A lawsuit filed Thursday is asking the court to scrap California's current educational finance system on the grounds that it's unconstitutional, unstable and failing to meet the needs of students.
Flickr photo by woodlewonderworks
The case, Robles-Wong, et al. v. State of California, was filed in the Alameda County Superior Court. The suit includes more than 60 individual students and their families, nine school districts from throughout the state, the California School Boards Association, California State PTA, and the Association of California School Administrators.
According to a website created to explain the effort, the suit asks the court to compel the state to align its school finance system – its funding policies and mechanisms – with the educational program that the state has put in place.

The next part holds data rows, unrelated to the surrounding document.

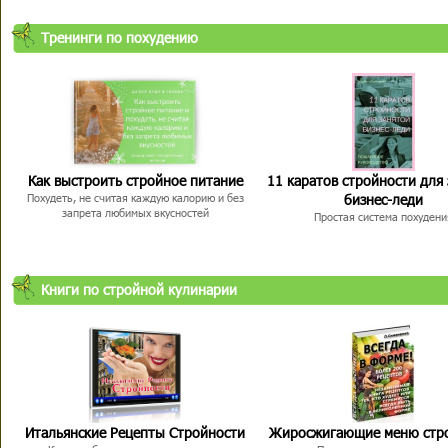
Тренинги по похудению
Как выстроить стройное питание
11 каратов стройности для
бизнес-леди
Похудеть, не считая каждую калорию и без
запрета любимых вкусностей
Простая система похудени
Книги по стройной кулинарии
Итальянские Рецепты Стройности
Жиросжигающие меню стр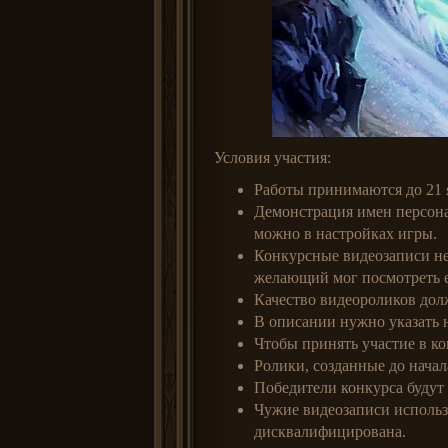
Условия участия:
Работы принимаются до 21 
Демонстрация имен персона
можно в настройках игры.
Конкурсные видеозаписи н
желающий мог посмотреть е
Качество видеороликов дол
В описании нужно указать 
Чтобы принять участие в к
Ролики, созданные до начал
Победители конкурса будут
Чужие видеозаписи использо
дисквалифицирована.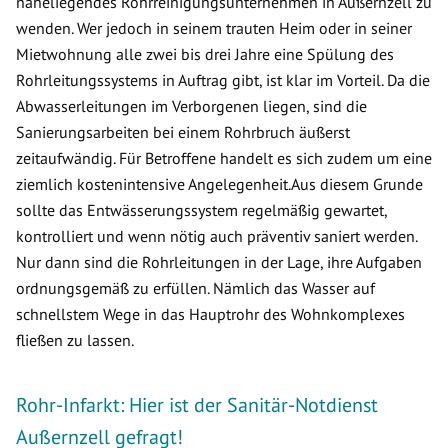
naheliegendes Rohrreinigungsunternehmen in Außernzell zu
wenden. Wer jedoch in seinem trauten Heim oder in seiner
Mietwohnung alle zwei bis drei Jahre eine Spülung des
Rohrleitungssystems in Auftrag gibt, ist klar im Vorteil. Da die
Abwasserleitungen im Verborgenen liegen, sind die
Sanierungsarbeiten bei einem Rohrbruch äußerst
zeitaufwändig. Für Betroffene handelt es sich zudem um eine
ziemlich kostenintensive Angelegenheit.Aus diesem Grunde
sollte das Entwässerungssystem regelmäßig gewartet,
kontrolliert und wenn nötig auch präventiv saniert werden.
Nur dann sind die Rohrleitungen in der Lage, ihre Aufgaben
ordnungsgemäß zu erfüllen. Nämlich das Wasser auf
schnellstem Wege in das Hauptrohr des Wohnkomplexes
fließen zu lassen.
Rohr-Infarkt: Hier ist der Sanitär-Notdienst
Außernzell gefragt!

To do this, state lawmakers must compute what education truly costs and develop adequate spending priorities, the lawsuit says. Currently, California is 47th among all states in its per-pupil spending on education, spending $2,856 less per pupil than the national average.
California School Board Association President Frank Pugh said in a statement that the state's committment towards education has grown sour.

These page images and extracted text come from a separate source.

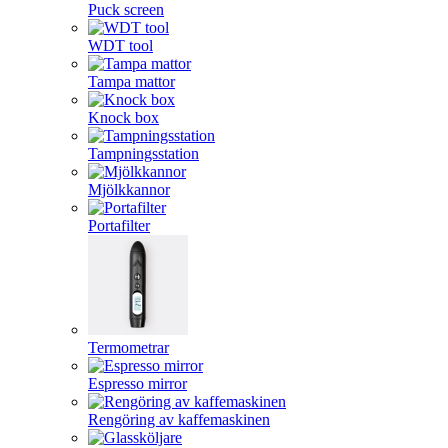
Puck screen
WDT tool
Tampa mattor
Knock box
Tampningsstation
Mjölkkannor
Portafilter
Termometrar
Espresso mirror
Rengöring av kaffemaskinen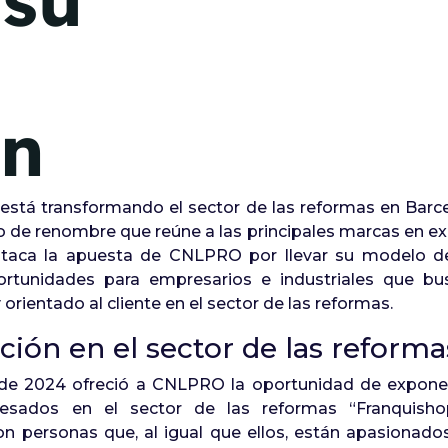
 su
ón
tá transformando el sector de las reformas en Barcel
 de renombre que reúne a las principales marcas en exp
 destaca la apuesta de CNLPRO por llevar su modelo 
oportunidades para empresarios e industriales que 
rientado al cliente en el sector de las reformas.
ción en el sector de las reforma
e de 2024 ofreció a CNLPRO la oportunidad de expone
eresados en el sector de las reformas “Franquish
on personas que, al igual que ellos, están apasionado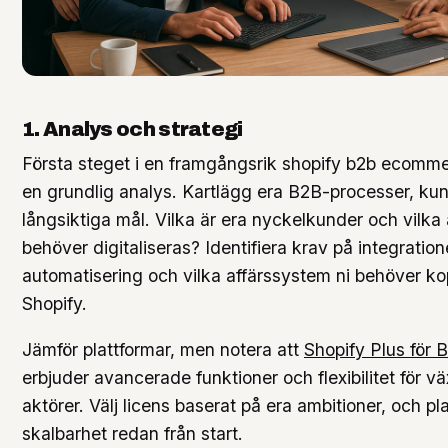
1. Analys och strategi
Första steget i en framgångsrik shopify b2b ecomme
en grundlig analys. Kartlägg era B2B-processer, ku
långsiktiga mål. Vilka är era nyckelkunder och vilka
behöver digitaliseras? Identifiera krav på integration
automatisering och vilka affärssystem ni behöver k
Shopify.
Jämför plattformar, men notera att
Shopify Plus för 
erbjuder avancerade funktioner och flexibilitet för 
aktörer. Välj licens baserat på era ambitioner, och pl
skalbarhet redan från start.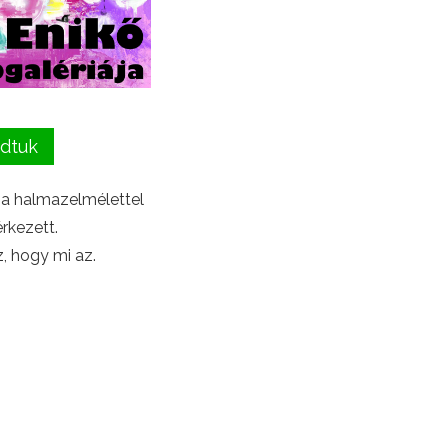
dtuk
 a halmazelmélettel
rkezett.
 hogy mi az.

Filing this lawsuit was a last resort. Education funding has been in a deteriorating spiral in California for decades. A failure to act now threatens the future of California’s students and the future of our state.
The governor and lawmakers have known for some time that the current school finance system is harming students and they’ve done nothing to remedy the crisis. The $17 billion in cuts to education have only made a dire situation even worse. California’s unstable, unsound and insufficient school finance system is robbing our students of an education.”
Late Thursday, Jack O'Connell, California's Superintendent of Public Instruction, issued a statement supporting the funding lawsuit.
California students are the victims of broken budget promises and a broken school funding system. I applaud this effort to align appropriate funding for our public education with our goal of educating students to master our rigorous academic standards. Budget discussions about schools in California have for too long been a one-sided conversation about how to stretch dwindling resources. This lawsuit now forces a conversation we must have about actually meeting the needs of our students.
... A well educated population is the key to California’s successful future. We urgently need to prioritize this responsibility to our students and future generations. If the political will to protect our future is faltering, perhaps this lawsuit and the courts will be the catalyst to meet our obligation to the more than six million students in our state.
The Robles-Wong suit is the latest in a wave of challenges to educational cutbacks authored by the Schwarzenegger administration. A recent survey of public opinion found that 62 percent of Californians believed spending on education was insufficient. Despite massive job loss and teachers layoffs due to budget shortfall, last week's proposed K-12 budget for 2010-2011 had $888,729 less than the one proposed by the governor in January.
In March, federal officials opened an inquiry into the accounting practices of the governor's office after several educational groups charged the state with manipulating the books to mask a lack of spending.